Au début des années 2000, les plus grands domaines de la Vallée de Tarija ont commencé à exporter leur vin. Pour répondre aux standards des marchés internationaux, ils se sont entourés des meilleurs oenologues du continent sud-américain. En parallèle, des investissements colossaux ont été réalisés pour importer de nouvelles variétés, moderniser les infrastructures de vinification et restructurer les vignobles.

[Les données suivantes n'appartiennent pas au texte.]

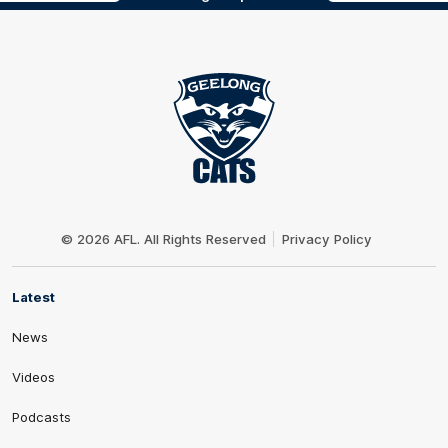
Club
Logo
© 2026 AFL. All Rights Reserved
Privacy Policy
Latest
News
Videos
Podcasts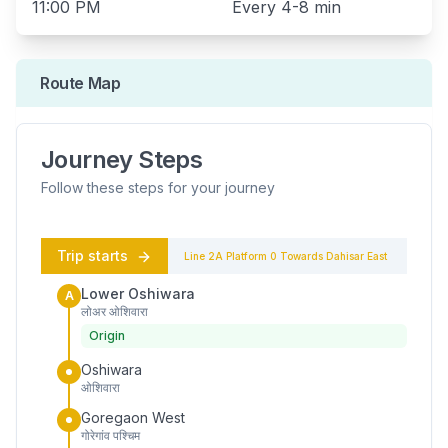
11:00 PM
Every
4-8 min
Route Map
Journey Steps
Follow these steps for your journey
Trip starts
Line 2A
Platform
0
Towards
Dahisar East
Lower Oshiwara
A
लोअर ओशिवारा
Origin
Oshiwara
ओशिवारा
Goregaon West
गोरेगांव पश्चिम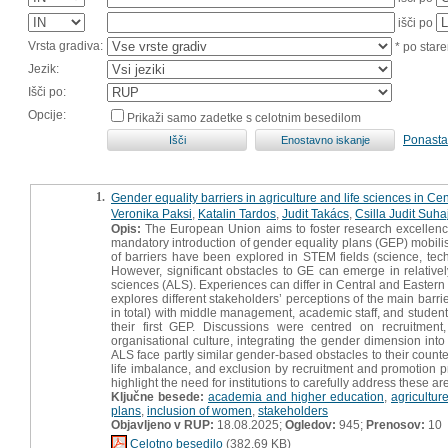
išči po
Vrsta gradiva:
* po stare
Jezik:
Išči po:
Opcije:
Prikaži samo zadetke s celotnim besedilom
Ponasta
1.
Gender equality barriers in agriculture and life sciences in Ce
Veronika Paksi
,
Katalin Tardos
,
Judit Takács
,
Csilla Judit Suha
Opis:
The European Union aims to foster research excellenc
mandatory introduction of gender equality plans (GEP) mobilise
of barriers have been explored in STEM fields (science, tec
However, significant obstacles to GE can emerge in relativel
sciences (ALS). Experiences can differ in Central and Eastern 
explores different stakeholders’ perceptions of the main barri
in total) with middle management, academic staff, and students
their first GEP. Discussions were centred on recruitment
organisational culture, integrating the gender dimension int
ALS face partly similar gender‐based obstacles to their coun
life imbalance, and exclusion by recruitment and promotion p
highlight the need for institutions to carefully address these a
Ključne besede:
academia and higher education
,
agricultur
plans
,
inclusion of women
,
stakeholders
Objavljeno v RUP:
18.08.2025;
Ogledov:
945;
Prenosov:
10
Celotno besedilo
(382,69 KB)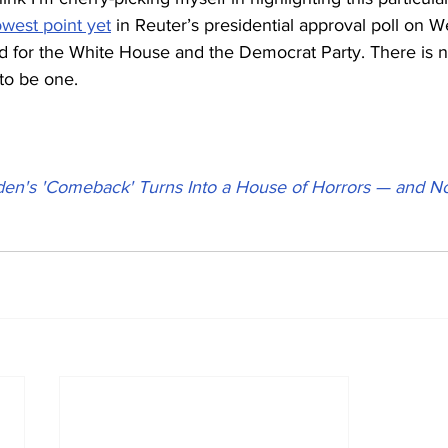
owest point yet
 in Reuter’s presidential approval poll on 
nd for the White House and the Democrat Party. There is
 to be one.
den's 'Comeback' Turns Into a House of Horrors — and No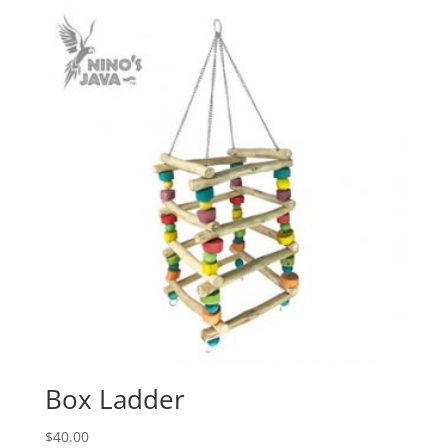
Box Ladder
$
40.00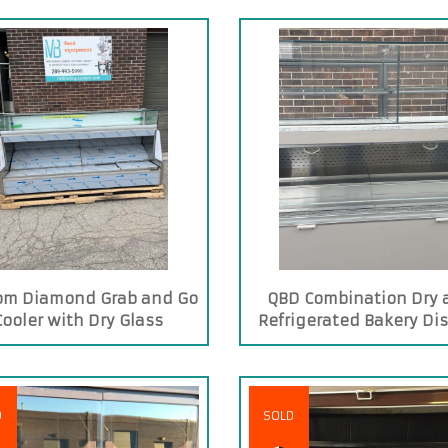
om Diamond Grab and Go
QBD Combination Dry 
Cooler with Dry Glass
Refrigerated Bakery Di
Showcase on Top
Case
D
SOLD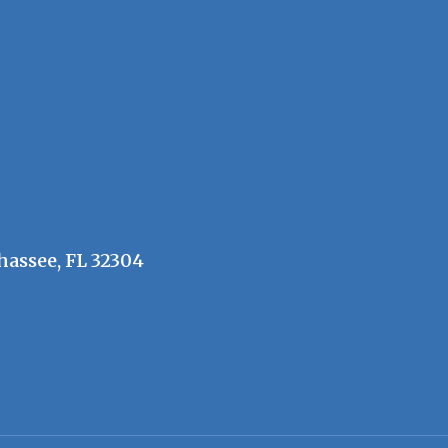
hassee, FL 32304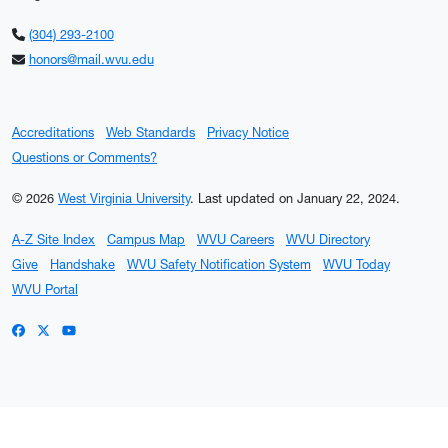
(304) 293-2100
honors@mail.wvu.edu
Accreditations
Web Standards
Privacy Notice
Questions or Comments?
© 2026
West Virginia University
.
Last updated on January 22, 2024.
A-Z Site Index
Campus Map
WVU Careers
WVU Directory
Give
Handshake
WVU Safety Notification System
WVU Today
WVU Portal
WVU on Facebook
WVU on X / Twitter
WVU on YouTube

Le défi d’un vignoble de haute altitude
La Vallée Centrale de Tarija est une région viticole située au niveau du 21e parallèle Sud. Elle génère 90 % de la production nationale. De ce fait, on la considère comme la capitale de la viticulture bolivienne. Son vignoble est niché au cœur de la cordillère des Andes à une altitude comprise entre 1 600 et 2 200 mètres. Il bénéficie d’un climat semi-aride qui est tempéré par une forte amplitude thermique diurne et des vents qui descendent des montagnes dans l’après-midi. Cela permet d’obtenir un parfait équilibre entre l’acidité et la sucrosité dans les baies.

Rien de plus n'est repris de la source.